■ Records provided:
┌──

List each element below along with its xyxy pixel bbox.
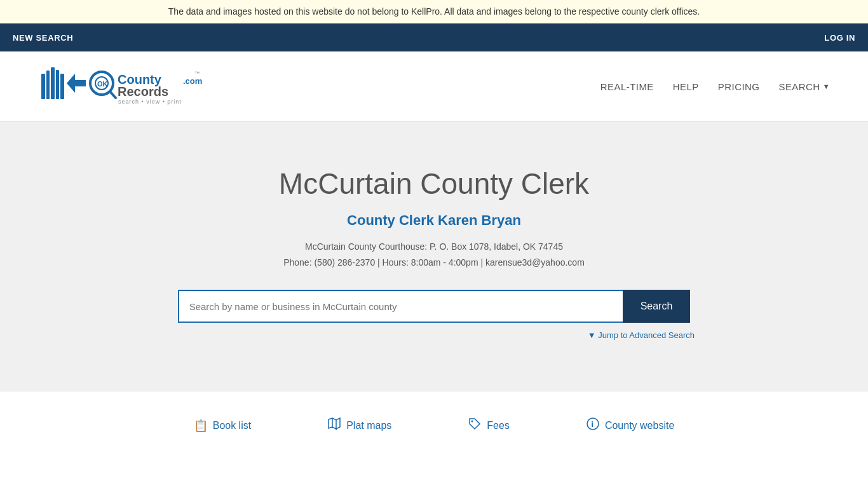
search-button[interactable]: Search (623, 290, 691, 323)
county-website-link[interactable]: i County website (586, 417, 674, 434)
page-title: McCurtain County Clerk (13, 166, 855, 201)
svg-rect-1 (46, 71, 50, 99)
search-bar-container: Search (13, 290, 855, 323)
book-list-label: Book list (213, 420, 251, 431)
book-list-icon: 📋 (194, 419, 208, 433)
plat-maps-icon (327, 417, 341, 434)
county-website-icon: i (586, 417, 600, 434)
chevron-down-icon: ▼ (823, 83, 830, 90)
fees-icon (468, 417, 482, 434)
log-in-link[interactable]: LOG IN (824, 33, 855, 43)
top-navigation: NEW SEARCH LOG IN (0, 24, 868, 51)
banner-text: The data and images hosted on this websi… (168, 6, 700, 17)
pricing-link[interactable]: PRICING (718, 81, 760, 92)
new-search-link[interactable]: NEW SEARCH (13, 33, 73, 43)
svg-marker-5 (67, 74, 86, 93)
real-time-link[interactable]: REAL-TIME (600, 81, 654, 92)
site-logo[interactable]: OK County Records .com search • view • p… (38, 61, 216, 112)
svg-point-17 (471, 421, 473, 423)
search-nav-label: SEARCH (778, 81, 820, 92)
svg-text:.com: .com (183, 76, 202, 86)
search-dropdown-link[interactable]: SEARCH ▼ (778, 81, 830, 92)
logo-area: OK County Records .com search • view • p… (38, 61, 216, 112)
advanced-search-container: ▼ Jump to Advanced Search (173, 330, 695, 340)
site-header: OK County Records .com search • view • p… (0, 51, 868, 122)
book-list-link[interactable]: 📋 Book list (194, 417, 251, 434)
hero-section: McCurtain County Clerk County Clerk Kare… (0, 122, 868, 391)
svg-rect-2 (51, 67, 55, 99)
main-navigation: REAL-TIME HELP PRICING SEARCH ▼ (600, 81, 830, 92)
advanced-search-link[interactable]: ▼ Jump to Advanced Search (588, 330, 695, 340)
svg-text:OK: OK (97, 80, 108, 88)
svg-text:i: i (591, 420, 593, 429)
clerk-name: County Clerk Karen Bryan (13, 212, 855, 229)
footer-links-section: 📋 Book list Plat maps Fees (0, 391, 868, 459)
address-line2: Phone: (580) 286-2370 | Hours: 8:00am - … (13, 255, 855, 271)
address-info: McCurtain County Courthouse: P. O. Box 1… (13, 239, 855, 271)
svg-text:Records: Records (118, 85, 168, 98)
notice-banner: The data and images hosted on this websi… (0, 0, 868, 24)
svg-text:search • view • print: search • view • print (118, 98, 182, 105)
svg-rect-0 (41, 74, 45, 99)
plat-maps-label: Plat maps (346, 420, 391, 431)
help-link[interactable]: HELP (673, 81, 699, 92)
address-line1: McCurtain County Courthouse: P. O. Box 1… (13, 239, 855, 255)
svg-text:™: ™ (194, 71, 200, 76)
svg-rect-3 (56, 70, 59, 99)
svg-line-8 (110, 92, 116, 98)
search-input[interactable] (178, 290, 623, 323)
svg-rect-4 (60, 74, 64, 99)
county-website-label: County website (605, 420, 674, 431)
fees-link[interactable]: Fees (468, 417, 510, 434)
fees-label: Fees (487, 420, 510, 431)
plat-maps-link[interactable]: Plat maps (327, 417, 391, 434)
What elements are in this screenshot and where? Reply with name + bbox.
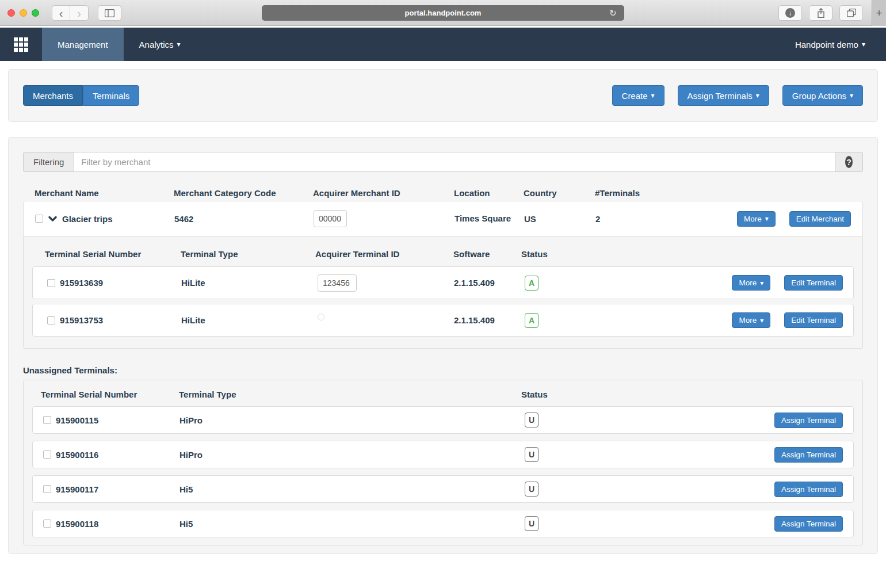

└──

■ Exercise description: Although the records include pictures, the copy should reproduce every line exactly and none of the pictures.

■ Exercise solution:
List each element below along with its xyxy pixel bbox.
search-button[interactable]: Search (623, 290, 691, 323)
county-website-link[interactable]: i County website (586, 417, 674, 434)
page-title: McCurtain County Clerk (13, 166, 855, 201)
svg-rect-1 (46, 71, 50, 99)
search-bar-container: Search (13, 290, 855, 323)
book-list-label: Book list (213, 420, 251, 431)
book-list-icon: 📋 (194, 419, 208, 433)
plat-maps-icon (327, 417, 341, 434)
county-website-icon: i (586, 417, 600, 434)
chevron-down-icon: ▼ (823, 83, 830, 90)
fees-icon (468, 417, 482, 434)
log-in-link[interactable]: LOG IN (824, 33, 855, 43)
top-navigation: NEW SEARCH LOG IN (0, 24, 868, 51)
banner-text: The data and images hosted on this websi… (168, 6, 700, 17)
pricing-link[interactable]: PRICING (718, 81, 760, 92)
new-search-link[interactable]: NEW SEARCH (13, 33, 73, 43)
svg-marker-5 (67, 74, 86, 93)
real-time-link[interactable]: REAL-TIME (600, 81, 654, 92)
site-logo[interactable]: OK County Records .com search • view • p… (38, 61, 216, 112)
svg-point-17 (471, 421, 473, 423)
search-nav-label: SEARCH (778, 81, 820, 92)
svg-text:.com: .com (183, 76, 202, 86)
search-dropdown-link[interactable]: SEARCH ▼ (778, 81, 830, 92)
logo-area: OK County Records .com search • view • p… (38, 61, 216, 112)
advanced-search-container: ▼ Jump to Advanced Search (173, 330, 695, 340)
site-header: OK County Records .com search • view • p… (0, 51, 868, 122)
book-list-link[interactable]: 📋 Book list (194, 417, 251, 434)
hero-section: McCurtain County Clerk County Clerk Kare… (0, 122, 868, 391)
svg-rect-2 (51, 67, 55, 99)
main-navigation: REAL-TIME HELP PRICING SEARCH ▼ (600, 81, 830, 92)
advanced-search-link[interactable]: ▼ Jump to Advanced Search (588, 330, 695, 340)
svg-text:OK: OK (97, 80, 108, 88)
svg-text:i: i (591, 420, 593, 429)
clerk-name: County Clerk Karen Bryan (13, 212, 855, 229)
footer-links-section: 📋 Book list Plat maps Fees (0, 391, 868, 459)
address-line2: Phone: (580) 286-2370 | Hours: 8:00am - … (13, 255, 855, 271)
address-info: McCurtain County Courthouse: P. O. Box 1… (13, 239, 855, 271)
svg-text:Records: Records (118, 85, 168, 98)
notice-banner: The data and images hosted on this websi… (0, 0, 868, 24)
svg-text:search • view • print: search • view • print (118, 98, 182, 105)
svg-rect-0 (41, 74, 45, 99)
plat-maps-label: Plat maps (346, 420, 391, 431)
help-link[interactable]: HELP (673, 81, 699, 92)
address-line1: McCurtain County Courthouse: P. O. Box 1… (13, 239, 855, 255)
svg-text:™: ™ (194, 71, 200, 76)
svg-rect-3 (56, 70, 59, 99)
svg-line-8 (110, 92, 116, 98)
search-input[interactable] (178, 290, 623, 323)
svg-rect-4 (60, 74, 64, 99)
county-website-label: County website (605, 420, 674, 431)
fees-link[interactable]: Fees (468, 417, 510, 434)
fees-label: Fees (487, 420, 510, 431)
plat-maps-link[interactable]: Plat maps (327, 417, 391, 434)
What elements are in this screenshot and where? Reply with name + bbox.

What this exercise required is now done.